DATA FOR THIS EXERCISE:
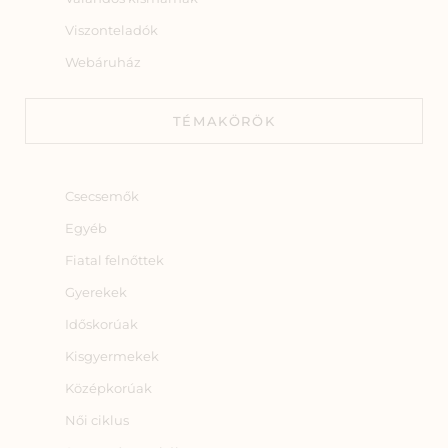
Viszonteladók
Webáruház
TÉMAKÖRÖK
Csecsemők
Egyéb
Fiatal felnőttek
Gyerekek
Időskorúak
Kisgyermekek
Középkorúak
Női ciklus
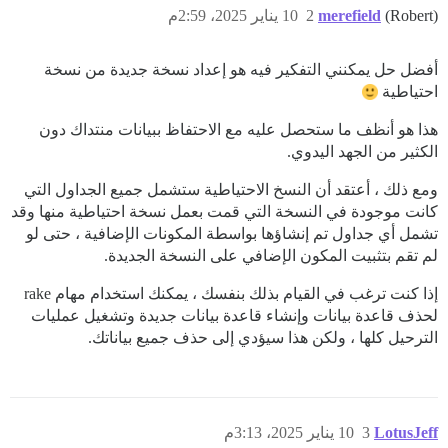
(Robert)
merefield
2
10 يناير 2025، 2:59م
أفضل حل يمكنني التفكير فيه هو إعداد نسخة جديدة من نسخة
احتياطية
هذا هو أنظف ما ستحصل عليه مع الاحتفاظ ببيانات منتداك دون
الكثير من الجهد اليدوي.
ومع ذلك ، أعتقد أن النسخ الاحتياطية ستشمل جميع الجداول التي
كانت موجودة في النسخة التي قمت بعمل نسخة احتياطية منها وقد
تشمل أي جداول تم إنشاؤها بواسطة المكونات الإضافية ، حتى لو
لم تقم بتثبيت المكون الإضافي على النسخة الجديدة.
إذا كنت ترغب في القيام بذلك بنفسك ، يمكنك استخدام مهام rake
لحذف قاعدة بيانات وإنشاء قاعدة بيانات جديدة وتشغيل عمليات
الترحيل كلها ، ولكن هذا سيؤدي إلى حذف جميع بياناتك.
LotusJeff
3
10 يناير 2025، 3:13م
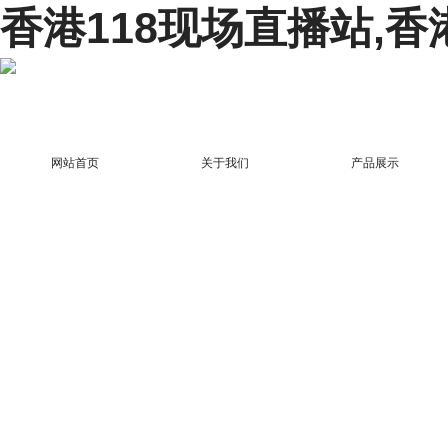
香港118现场直播站,香
网站首页
关于我们
产品展示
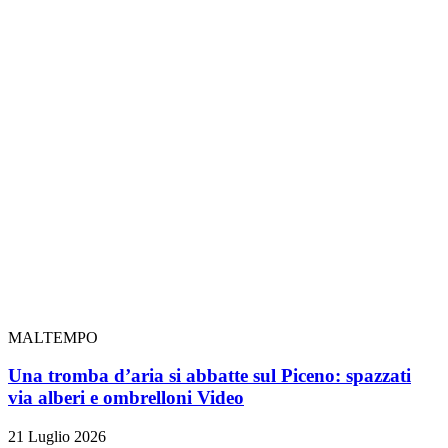
MALTEMPO
Una tromba d’aria si abbatte sul Piceno: spazzati
via alberi e ombrelloni
Video
21 Luglio 2026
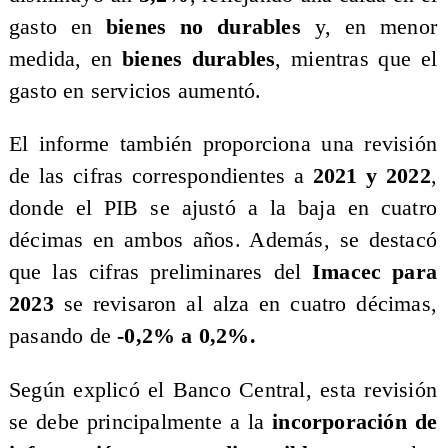
gasto en
bienes no durables
y, en menor
medida, en
bienes durables
, mientras que el
gasto en servicios aumentó.
​El informe también proporciona una revisión
de las cifras correspondientes a
2021 y 2022
,
donde el PIB se ajustó a la baja en cuatro
décimas en ambos años. Además, se destacó
que las cifras preliminares del
Imacec para
2023
se revisaron al alza en cuatro décimas,
pasando de
-0,2% a 0,2%.
​Según explicó el Banco Central, esta revisión
se debe principalmente a la
incorporación de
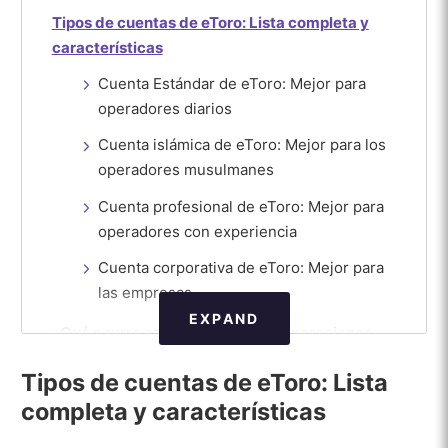
Tipos de cuentas de eToro: Lista completa y
características
Cuenta Estándar de eToro: Mejor para
operadores diarios
Cuenta islámica de eToro: Mejor para los
operadores musulmanes
Cuenta profesional de eToro: Mejor para
operadores con experiencia
Cuenta corporativa de eToro: Mejor para
las empresas
EXPAND
¿Qué ocurre con las cuentas de operaciones
inactivas de eToro?
Tipos de cuentas de eToro: Lista
completa y características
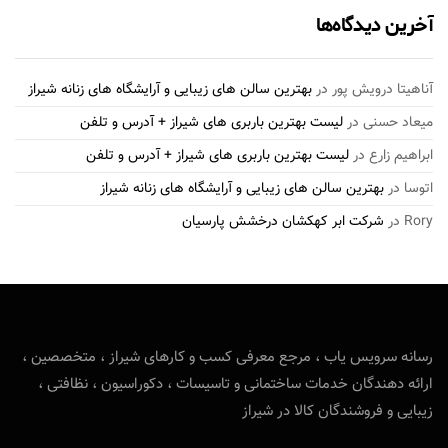
آخرین دیدگاه‌ها
آناهیتا درویش پور
در
بهترین سالن های زیبایی و آرایشگاه های زنانه شیراز
میعاد حسنی
در
لیست بهترین باربری های شیراز + آدرس و تلفن
ابراهیم زارع
در
لیست بهترین باربری های شیراز + آدرس و تلفن
اتوسا
در
بهترین سالن های زیبایی و آرایشگاه های زنانه شیراز
Rory
در
شرکت ابر کهکشان درخشش پارسیان
رسانه سرویس یاب ، مرجع معرفی کسب و کارهای شیراز ، متخصصین ،
ارائه دهندگان خدمات ساختمانی و تاسیسات ، دکوراسیون ، نظافتی ،
زیبایی و فروشندگان کالا در شیراز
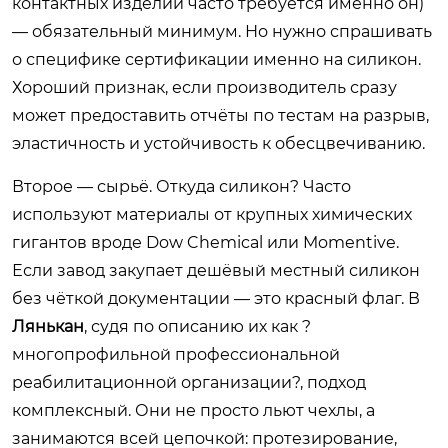
контактных изделий часто требуется именно он)
— обязательный минимум. Но нужно спрашивать
о специфике сертификации именно на силикон.
Хороший признак, если производитель сразу
может предоставить отчёты по тестам на разрыв,
эластичность и устойчивость к обесцвечиванию.
Второе — сырьё. Откуда силикон? Часто
используют материалы от крупных химических
гигантов вроде Dow Chemical или Momentive.
Если завод закупает дешёвый местный силикон
без чёткой документации — это красный флаг. В
Лянькан
, судя по описанию их как ?
многопрофильной профессиональной
реабилитационной организации?, подход
комплексный. Они не просто льют чехлы, а
занимаются всей цепочкой: протезирование,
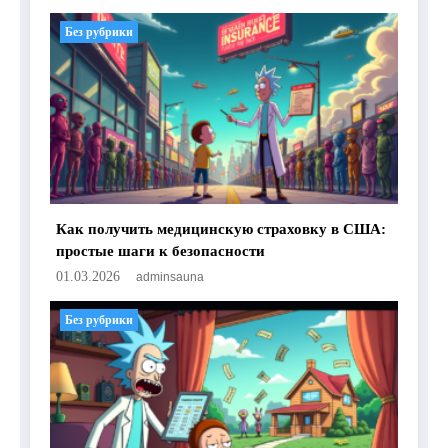
Без рубрики
Как получить медицинскую страховку в США:
простые шаги к безопасности
01.03.2026
adminsauna
Без рубрики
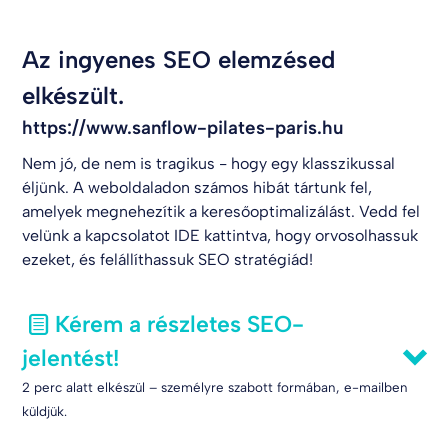
Az ingyenes SEO elemzésed
elkészült.
https://www.sanflow-pilates-paris.hu
Nem jó, de nem is tragikus - hogy egy klasszikussal
éljünk. A weboldaladon számos hibát tártunk fel,
amelyek megnehezítik a keresőoptimalizálást. Vedd fel
velünk a kapcsolatot
IDE kattintva
, hogy orvosolhassuk
ezeket, és felállíthassuk SEO stratégiád!
Kérem a részletes SEO-
jelentést!
2 perc alatt elkészül – személyre szabott formában, e-mailben
küldjük.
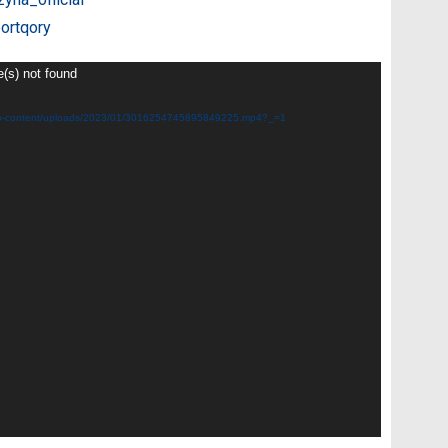
ortqory
e(s) not found
z/wp-content/uploads/2023/01/3016254745895849225.mp4?_=1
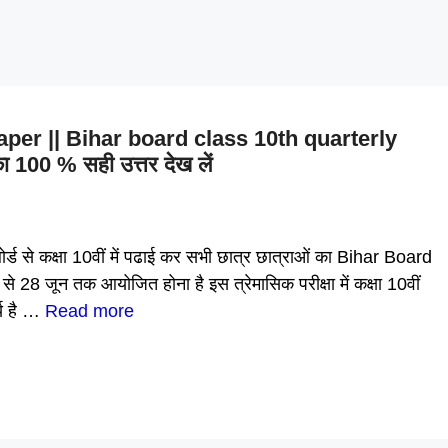
per || Bihar board class 10th quarterly
100 % सही उत्तर देख लें
से कक्षा 10वीं में पढाई कर सभी छात्र छात्राओं का Bihar Board
 जून तक आयोजित होना है इस त्रेमासिक परीक्षा में कक्षा 10वीं
्य है …
Read more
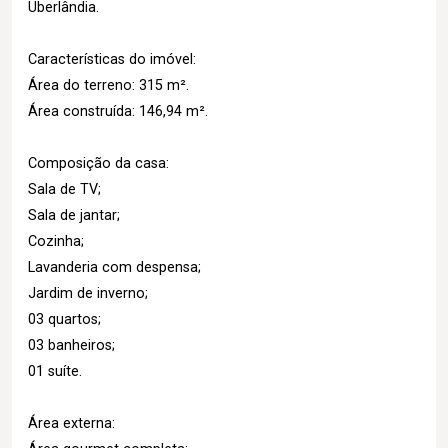
Uberlândia.
Características do imóvel:
Área do terreno: 315 m².
Área construída: 146,94 m².
Composição da casa:
Sala de TV;
Sala de jantar;
Cozinha;
Lavanderia com despensa;
Jardim de inverno;
03 quartos;
03 banheiros;
01 suíte.
Área externa:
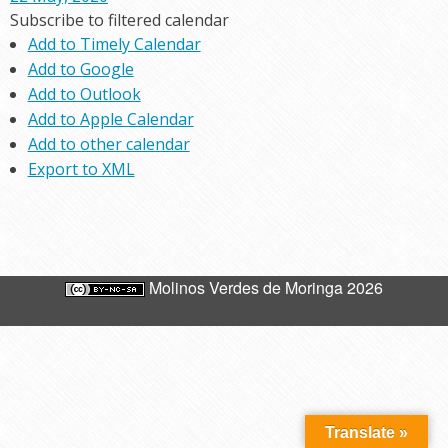
Subscribe to filtered calendar
Add to Timely Calendar
Add to Google
Add to Outlook
Add to Apple Calendar
Add to other calendar
Export to XML
Molinos Verdes de Moringa 2026
Translate »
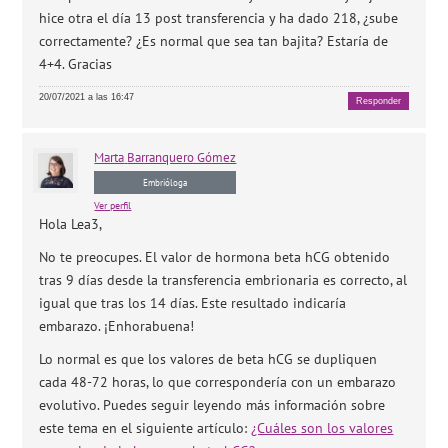
hice otra el día 13 post transferencia y ha dado 218, ¿sube
correctamente? ¿Es normal que sea tan bajita? Estaría de
4+4. Gracias
20/07/2021 a las 16:47
Responder
Marta
Barranquero Gómez
Embrióloga
Ver perfil
Hola Lea3,
No te preocupes. El valor de hormona beta hCG obtenido
tras 9 días desde la transferencia embrionaria es correcto, al
igual que tras los 14 días. Este resultado indicaría
embarazo. ¡Enhorabuena!
Lo normal es que los valores de beta hCG se dupliquen
cada 48-72 horas, lo que correspondería con un embarazo
evolutivo. Puedes seguir leyendo más información sobre
este tema en el siguiente artículo:
¿Cuáles son los valores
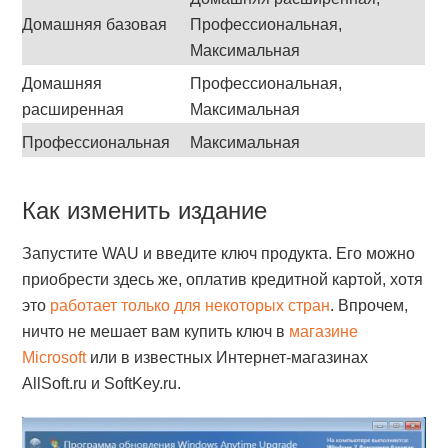
Домашняя базовая
Профессиональная,
Максимальная
Домашняя
Профессиональная,
расширенная
Максимальная
Профессиональная
Максимальная
Как изменить издание
Запустите WAU и введите ключ продукта. Его можно
приобрести здесь же, оплатив кредитной картой, хотя
это
работает только для некоторых стран
. Впрочем,
ничто не мешает вам купить ключ в
магазине
Microsoft
или в известных Интернет-магазинах
AllSoft.ru и SoftKey.ru.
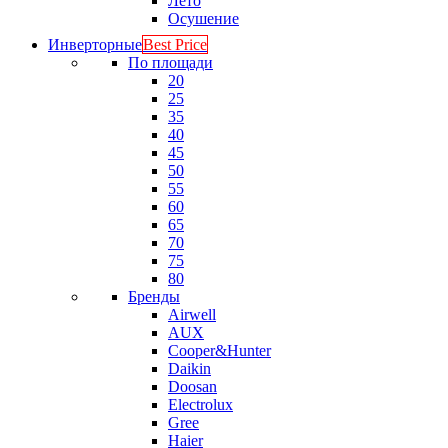
Лето
Осушение
Инверторные
Best Price
По площади
20
25
35
40
45
50
55
60
65
70
75
80
Бренды
Airwell
AUX
Cooper&Hunter
Daikin
Doosan
Electrolux
Gree
Haier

WORK ORDER:
Reproduce the material above verbatim; omit every picture.

EXERCISE SOLUTION:
Viszonteladók
Webáruház
TÉMAKÖRÖK
Csecsemők
Egyéb
Fiatal felnőttek
Gyerekek
Időskorúak
Kisgyermekek
Középkorúak
Női ciklus
(Robert)
merefield
2
10 يناير 2025، 2:59م
أفضل حل يمكنني التفكير فيه هو إعداد نسخة جديدة من نسخة
احتياطية
هذا هو أنظف ما ستحصل عليه مع الاحتفاظ ببيانات منتداك دون
الكثير من الجهد اليدوي.
ومع ذلك ، أعتقد أن النسخ الاحتياطية ستشمل جميع الجداول التي
كانت موجودة في النسخة التي قمت بعمل نسخة احتياطية منها وقد
تشمل أي جداول تم إنشاؤها بواسطة المكونات الإضافية ، حتى لو
لم تقم بتثبيت المكون الإضافي على النسخة الجديدة.
إذا كنت ترغب في القيام بذلك بنفسك ، يمكنك استخدام مهام rake
لحذف قاعدة بيانات وإنشاء قاعدة بيانات جديدة وتشغيل عمليات
الترحيل كلها ، ولكن هذا سيؤدي إلى حذف جميع بياناتك.
LotusJeff
3
10 يناير 2025، 3:13م
香港118现场直播站,香
网站首页
关于我们
产品展示
MALTEMPO
Una tromba d’aria si abbatte sul Piceno: spazzati
via alberi e ombrelloni
Video
21 Luglio 2026
gasto en
bienes no durables
y, en menor
medida, en
bienes durables
, mientras que el
gasto en servicios aumentó.
​El informe también proporciona una revisión
de las cifras correspondientes a
2021 y 2022
,
donde el PIB se ajustó a la baja en cuatro
décimas en ambos años. Además, se destacó
que las cifras preliminares del
Imacec para
2023
se revisaron al alza en cuatro décimas,
pasando de
-0,2% a 0,2%.
​Según explicó el Banco Central, esta revisión
se debe principalmente a la
incorporación de
Tipos de cuentas de eToro: Lista completa y
características
Cuenta Estándar de eToro: Mejor para
operadores diarios
Cuenta islámica de eToro: Mejor para los
operadores musulmanes
Cuenta profesional de eToro: Mejor para
operadores con experiencia
Cuenta corporativa de eToro: Mejor para
las empresas
EXPAND
¿Qué ocurre con las cuentas de operaciones
inactivas de eToro?
Tipos de cuentas de eToro: Lista
completa y características
آخرین دیدگاه‌ها
آناهیتا درویش پور
در
بهترین سالن های زیبایی و آرایشگاه های زنانه شیراز
میعاد حسنی
در
لیست بهترین باربری های شیراز + آدرس و تلفن
ابراهیم زارع
در
لیست بهترین باربری های شیراز + آدرس و تلفن
اتوسا
در
بهترین سالن های زیبایی و آرایشگاه های زنانه شیراز
Rory
در
شرکت ابر کهکشان درخشش پارسیان
رسانه سرویس یاب ، مرجع معرفی کسب و کارهای شیراز ، متخصصین ،
ارائه دهندگان خدمات ساختمانی و تاسیسات ، دکوراسیون ، نظافتی ،
زیبایی و فروشندگان کالا در شیراز
контактных изделий часто требуется именно он)
— обязательный минимум. Но нужно спрашивать
о специфике сертификации именно на силикон.
Хороший признак, если производитель сразу
может предоставить отчёты по тестам на разрыв,
эластичность и устойчивость к обесцвечиванию.
Второе — сырьё. Откуда силикон? Часто
используют материалы от крупных химических
гигантов вроде Dow Chemical или Momentive.
Если завод закупает дешёвый местный силикон
без чёткой документации — это красный флаг. В
Лянькан
, судя по описанию их как ?
многопрофильной профессиональной
реабилитационной организации?, подход
комплексный. Они не просто льют чехлы, а
занимаются всей цепочкой: протезирование,
Без рубрики
Как получить медицинскую страховку в США:
простые шаги к безопасности
01.03.2026
adminsauna
Без рубрики
Az ingyenes SEO elemzésed
elkészült.
https://www.sanflow-pilates-paris.hu
Nem jó, de nem is tragikus - hogy egy klasszikussal
éljünk. A weboldaladon számos hibát tártunk fel,
amelyek megnehezítik a keresőoptimalizálást. Vedd fel
velünk a kapcsolatot
IDE kattintva
, hogy orvosolhassuk
ezeket, és felállíthassuk SEO stratégiád!
Kérem a részletes SEO-
jelentést!
2 perc alatt elkészül – személyre szabott formában, e-mailben
küldjük.
ortqory
e(s) not found
z/wp-content/uploads/2023/01/3016254745895849225.mp4?_=1
per || Bihar board class 10th quarterly
100 % सही उत्तर देख लें
से कक्षा 10वीं में पढाई कर सभी छात्र छात्राओं का Bihar Board
 जून तक आयोजित होना है इस त्रेमासिक परीक्षा में कक्षा 10वीं
्य है …
Read more
Uberlândia.
Características do imóvel:
Área do terreno: 315 m².
Área construída: 146,94 m².
Composição da casa:
Sala de TV;
Sala de jantar;
Cozinha;
Lavanderia com despensa;
Jardim de inverno;
03 quartos;
03 banheiros;
01 suíte.
Área externa:
Subscribe to filtered calendar
Add to Timely Calendar
Add to Google
Add to Outlook
Add to Apple Calendar
Add to other calendar
Export to XML
Molinos Verdes de Moringa 2026
Translate »
hice otra el día 13 post transferencia y ha dado 218, ¿sube
correctamente? ¿Es normal que sea tan bajita? Estaría de
4+4. Gracias
20/07/2021 a las 16:47
Responder
Marta
Barranquero Gómez
Embrióloga
Ver perfil
Hola Lea3,
No te preocupes. El valor de hormona beta hCG obtenido
tras 9 días desde la transferencia embrionaria es correcto, al
igual que tras los 14 días. Este resultado indicaría
embarazo. ¡Enhorabuena!
Lo normal es que los valores de beta hCG se dupliquen
cada 48-72 horas, lo que correspondería con un embarazo
evolutivo. Puedes seguir leyendo más información sobre
este tema en el siguiente artículo:
¿Cuáles son los valores
Домашняя базовая
Профессиональная,
Максимальная
Домашняя
Профессиональная,
расширенная
Максимальная
Профессиональная
Максимальная
Как изменить издание
Запустите WAU и введите ключ продукта. Его можно
приобрести здесь же, оплатив кредитной картой, хотя
это
работает только для некоторых стран
. Впрочем,
ничто не мешает вам купить ключ в
магазине
Microsoft
или в известных Интернет-магазинах
AllSoft.ru и SoftKey.ru.
Лето
Осушение
Инверторные
Best Price
По площади
20
25
35
40
45
50
55
60
65
70
75
80
Бренды
Airwell
AUX
Cooper&Hunter
Daikin
Doosan
Electrolux
Gree
Haier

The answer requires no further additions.